En période de crise, laisser « le marché » décider revient à lever un impôt invisible sur les ménages et à faire peser un poids supplémentaire sur toute l’économie. Un plafonnement temporaire, ciblé sur les marges, est à la fois légal et nécessaire.

Infog pourquoi il faut bloquer le prix de l'essence

On nous annonce une nouvelle flambée des prix à la pompe. Pas parce que la planète manquerait soudain de pétrole, mais parce que la guerre au Moyen-Orient et la menace sur les routes maritimes remettent une prime de risque partout, tout de suite, sur les marchés(1). Et comme souvent, le choc géopolitique se transforme en facture quotidienne pour des millions de personnes qui n’ont ni chauffeur, ni voiture de fonction, ni alternative crédible dans leur territoire.

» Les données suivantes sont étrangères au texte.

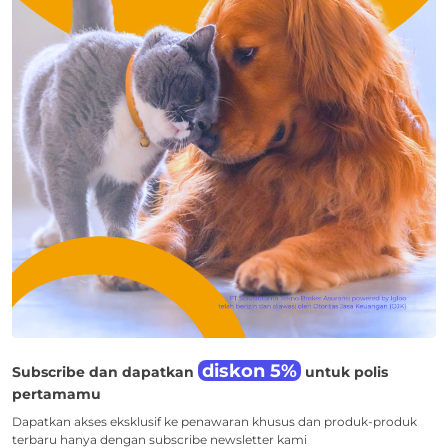
diskon 5%
Subscribe dan dapatkan
untuk polis
pertamamu
Dapatkan akses eksklusif ke penawaran khusus dan produk-produk
terbaru hanya dengan subscribe newsletter kami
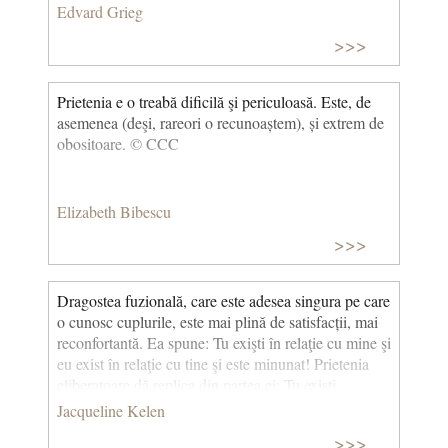
Edvard Grieg
>>>
Prietenia e o treabă dificilă şi periculoasă. Este, de
asemenea (deşi, rareori o recunoaștem), și extrem de
obositoare. © CCC
Elizabeth Bibescu
>>>
Dragostea fuzională, care este adesea singura pe care
o cunosc cuplurile, este mai plină de satisfacții, mai
reconfortantă. Ea spune: Tu exişti în relaţie cu mine şi
eu exist în relaţie cu tine şi este minunat! Prietenia
eliberatoare dă replica din partea ei: Tu exişti
independent de mine şi eu exist în afara ta, asta e
Jacqueline Kelen
minunat! Nu mă tem că te pierd, nu te temi că voi
>>>
evada, pentru că ne vedem, ne iubim în deplină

Le plus révoltant, c’est la mécanique politique qui se met en place : beaucoup appellent à la « responsabilité » des distributeurs, promettent des contrôles, espèrent une hausse « contenue ». Mais si les prix montent, ce n’est pas seulement une question de psychologie collective. C’est aussi une question de règles : qui encaisse le choc, qui le subit et qui a le pouvoir d’intervenir.

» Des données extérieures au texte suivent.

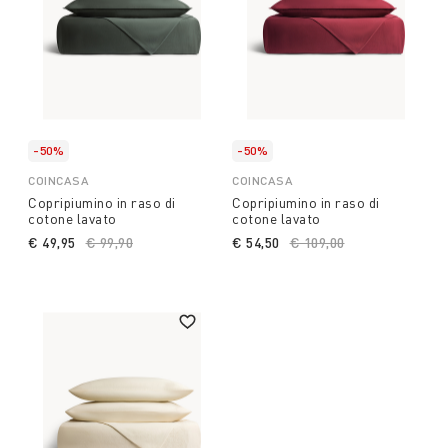
-50%
-50%
COINCASA
COINCASA
Copripiumino in raso di
Copripiumino in raso di
cotone lavato
cotone lavato
€ 49,95
Price reduced from
€ 99,90
to
€ 54,50
Price reduced from
€ 109,00
to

Le prix à la pompe n’est pas un mystère, c’est une addition

Un litre de carburant, c’est d’abord un prix hors taxes. Ce prix hors taxes dépend principalement du coût du carburant raffiné sur les marchés européens, et fixé selon les cotations (Rotterdam est la place de référence pour les prix des produits pétroliers raffinés en Europe), et des coûts/marges de transport et de distribution(2)(3). À cette base, on ajoute la fiscalité.

Deux taxes dominent. D’un côté, l’accise est un impôt indirect prélevé sur la consommation de produits spécifiques comme l’alcool, le tabac et les produits énergétiques. Il est appelé TICPE (anciennement TIPP), il est fixe pour chaque litre (4). De l’autre, la TVA à 20% est proportionnelle, calculée sur le prix final, accise comprise (3). En France, les taxes représentent souvent une part majoritaire du prix TTC(3). Dit autrement, quand le litre passe de 1,70 à 1,80 euro, ce n’est pas seulement « le pétrole » qui est plus cher, c’est aussi la TVA qui grimpe.

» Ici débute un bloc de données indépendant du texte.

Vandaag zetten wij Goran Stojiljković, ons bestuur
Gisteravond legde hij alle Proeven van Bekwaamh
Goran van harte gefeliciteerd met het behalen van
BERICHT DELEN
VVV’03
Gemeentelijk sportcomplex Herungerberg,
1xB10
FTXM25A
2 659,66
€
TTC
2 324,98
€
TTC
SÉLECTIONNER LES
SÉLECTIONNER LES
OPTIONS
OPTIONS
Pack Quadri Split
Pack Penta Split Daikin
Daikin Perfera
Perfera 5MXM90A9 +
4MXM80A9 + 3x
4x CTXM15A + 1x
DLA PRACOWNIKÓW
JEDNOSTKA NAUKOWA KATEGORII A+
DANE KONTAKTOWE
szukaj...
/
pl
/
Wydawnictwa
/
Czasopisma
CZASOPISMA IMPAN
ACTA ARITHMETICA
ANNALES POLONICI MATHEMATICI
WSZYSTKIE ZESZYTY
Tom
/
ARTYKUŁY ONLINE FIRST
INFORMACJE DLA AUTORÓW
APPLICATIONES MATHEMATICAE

Infographie sur la composition du prix de l'essence

Et il faut insister sur un point que le débat public tord en permanence : la hausse à la pompe ne suit pas « le pétrole d’hier », celui qui a été acheté ou raffiné il y a plusieurs semaines. Elle suit surtout « le pétrole de demain », c’est-à-dire le coût de remplacement. La Banque de France montre que l’ajustement est progressif mais rapide : après une semaine, la hausse du prix hors taxes représente déjà plus de la moitié de la hausse totale qui sera répercutée à la pompe, l’effet se diffusant ensuite en quelques semaines(3). C’est précisément ce qui rend possibles les hausses « par anticipation ».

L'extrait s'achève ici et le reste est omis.